> **Directions**:
Pictures do not belong in the copy; quote every entry below exactly.

> **Supplied material**:

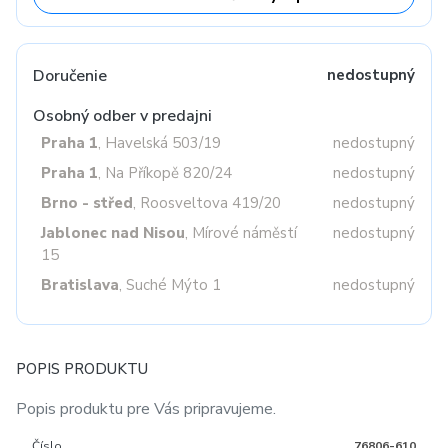
Doručenie
nedostupný
Osobný odber v predajni
Praha 1
, Havelská 503/19
nedostupný
Praha 1
, Na Příkopě 820/24
nedostupný
Brno - střed
, Roosveltova 419/20
nedostupný
Jablonec nad Nisou
, Mírové náměstí
nedostupný
15
Bratislava
, Suché Mýto 1
nedostupný
POPIS PRODUKTU
Popis produktu pre Vás pripravujeme.
Číslo
76806-610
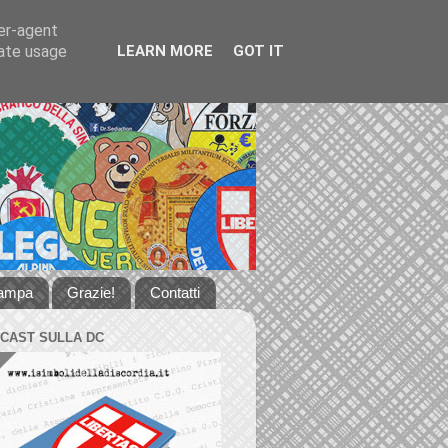
ser-agent
rate usage
LEARN MORE
GOT IT
tampa
Grazie!
Contatti
DCAST SULLA DC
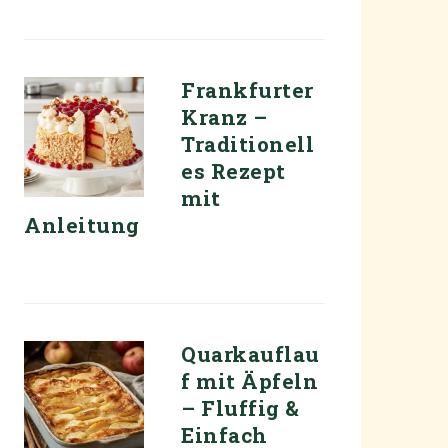
Frankfurter
Kranz –
Traditionell
es Rezept
mit
Anleitung
Quarkauflau
f mit Äpfeln
– Fluffig &
Einfach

> **Answer to this problem**:
Doručenie
nedostupný
Osobný odber v predajni
Praha 1
, Havelská 503/19
nedostupný
Praha 1
, Na Příkopě 820/24
nedostupný
Brno - střed
, Roosveltova 419/20
nedostupný
Jablonec nad Nisou
, Mírové náměstí
nedostupný
15
Bratislava
, Suché Mýto 1
nedostupný
POPIS PRODUKTU
Popis produktu pre Vás pripravujeme.
Číslo
76806-610
ser-agent
rate usage
LEARN MORE
GOT IT
tampa
Grazie!
Contatti
DCAST SULLA DC
Frankfurter
Kranz –
Traditionell
es Rezept
mit
Anleitung
Quarkauflau
f mit Äpfeln
– Fluffig &
Einfach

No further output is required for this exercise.